Strength in numbers: achieving greater accuracy in MHC-I binding prediction by combining the results from multiple prediction tools
Departments of Computer Science and Mathematics & Statistics, University of Saskatchewan, Saskatchewan, Canada
Immunome Research 2007, 3:5 doi:10.1186/1745-7580-3-5Published: 24 March 2007
Peptides derived from endogenous antigens can bind to MHC class I molecules. Those which bind with high affinity can invoke a CD8+ immune response, resulting in the destruction of infected cells. Much work in immunoinformatics has involved the algorithmic prediction of peptide binding affinity to various MHC-I alleles. A number of tools for MHC-I binding prediction have been developed, many of which are available on the web.

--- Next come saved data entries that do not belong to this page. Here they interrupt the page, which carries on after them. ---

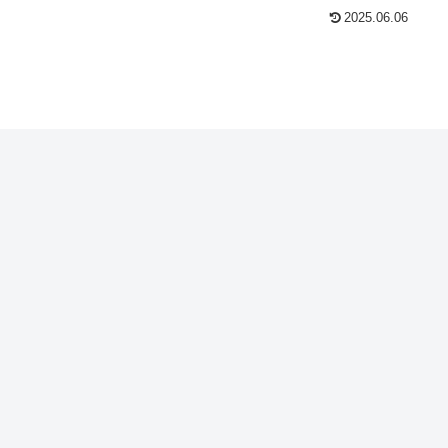
2025.06.06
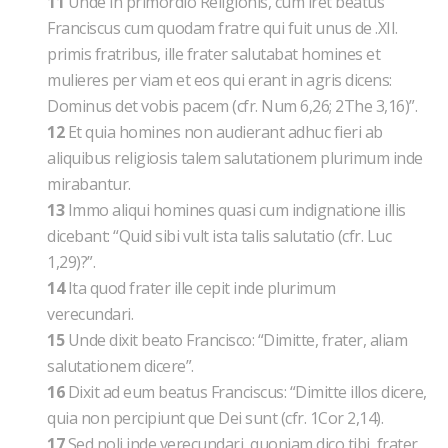
11
Unde in primordio Religionis, cum iret beatus
Franciscus cum quodam fratre qui fuit unus de .XII.
primis fratribus, ille frater salutabat homines et
mulieres per viam et eos qui erant in agris dicens:
Dominus det vobis pacem (cfr. Num 6,26; 2The 3,16)”.
12
Et quia homines non audierant adhuc fieri ab
aliquibus religiosis talem salutationem plurimum inde
mirabantur.
13
Immo aliqui homines quasi cum indignatione illis
dicebant: “Quid sibi vult ista talis salutatio (cfr. Luc
1,29)?”.
14
Ita quod frater ille cepit inde plurimum
verecundari.
15
Unde dixit beato Francisco: “Dimitte, frater, aliam
salutationem dicere”.
16
Dixit ad eum beatus Franciscus: “Dimitte illos dicere,
quia non percipiunt que Dei sunt (cfr. 1Cor 2,14).
17
Sed noli inde verecundari, quoniam dico tibi, frater,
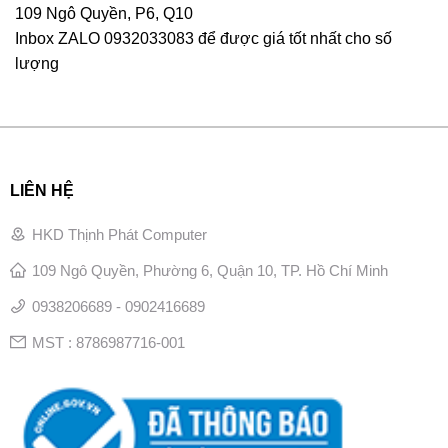
109 Ngô Quyền, P6, Q10
Inbox ZALO 0932033083 để được giá tốt nhất cho số
lượng
LIÊN HỆ
HKD Thịnh Phát Computer
109 Ngô Quyền, Phường 6, Quận 10, TP. Hồ Chí Minh
0938206689 - 0902416689
MST : 8786987716-001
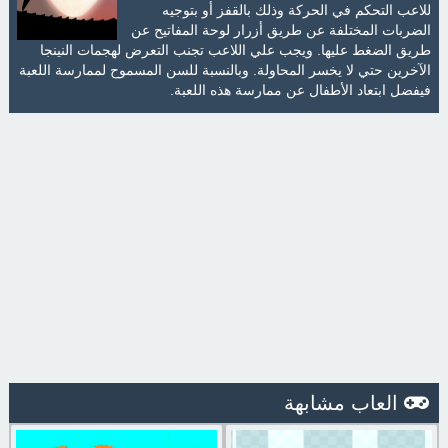
للاعب التحكم في الحركة وذلك بالقفز أو بتوجيه
الضربات المختلفة عن طريق أزرار لوحة المفاتيح عن
طريق الضغط عليها. ويجب علي اللاعب تجنب التعرض لهجمات النينجا
الآخرين حتي لا يخسر المحاولة. وبالنسبة للسن المسموح لممارسة اللعبة
فيفضل ابتعاد الأطفال عن ممارسة هذه اللعبة.
العاب مشابهة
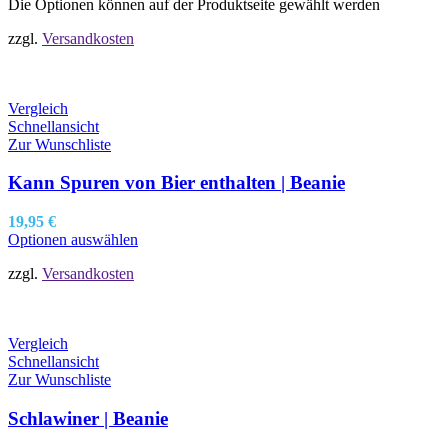
Die Optionen können auf der Produktseite gewählt werden
zzgl.
Versandkosten
Vergleich
Schnellansicht
Zur Wunschliste
Kann Spuren von Bier enthalten | Beanie
19,95
€
Optionen auswählen
zzgl.
Versandkosten
Vergleich
Schnellansicht
Zur Wunschliste
Schlawiner | Beanie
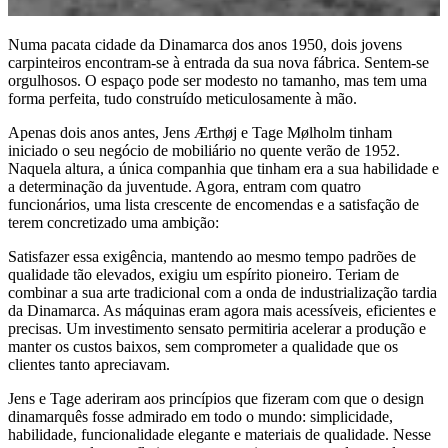
Numa pacata cidade da Dinamarca dos anos 1950, dois jovens
carpinteiros encontram-se à entrada da sua nova fábrica. Sentem-se
orgulhosos. O espaço pode ser modesto no tamanho, mas tem uma
forma perfeita, tudo construído meticulosamente à mão.
Apenas dois anos antes, Jens Ærthøj e Tage Mølholm tinham
iniciado o seu negócio de mobiliário no quente verão de 1952.
Naquela altura, a única companhia que tinham era a sua habilidade e
a determinação da juventude. Agora, entram com quatro
funcionários, uma lista crescente de encomendas e a satisfação de
terem concretizado uma ambição:
Satisfazer essa exigência, mantendo ao mesmo tempo padrões de
qualidade tão elevados, exigiu um espírito pioneiro. Teriam de
combinar a sua arte tradicional com a onda de industrialização tardia
da Dinamarca. As máquinas eram agora mais acessíveis, eficientes e
precisas. Um investimento sensato permitiria acelerar a produção e
manter os custos baixos, sem comprometer a qualidade que os
clientes tanto apreciavam.
Jens e Tage aderiram aos princípios que fizeram com que o design
dinamarquês fosse admirado em todo o mundo: simplicidade,
habilidade, funcionalidade elegante e materiais de qualidade. Nesse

We hypothesize that peptides predicted by a number of tools are more likely to bind than those predicted by just one tool, and that the likelihood of a particular peptide being a binder is related to the number of tools that predict it, as well as the accuracy of those tools. To this end, we have built and tested a heuristic-based method of making MHC-binding predictions by combining the results from multiple tools. The predictive performance of each individual tool is first ascertained. These performance data are used to derive weights such that the predictions of tools with better accuracy are given greater credence. The combined tool was evaluated using ten-fold cross-validation and was found to signicantly outperform the individual tools when a high specificity threshold is used. It performs comparably well to the best-performing individual tools at lower specificity thresholds. Finally, it also outperforms the combination of the tools resulting from linear discriminant analysis.
A heuristic-based method of combining the results of the individual tools better facilitates the scanning of large proteomes for potential epitopes, yielding more actual high-affinity binders while reporting very few false positives.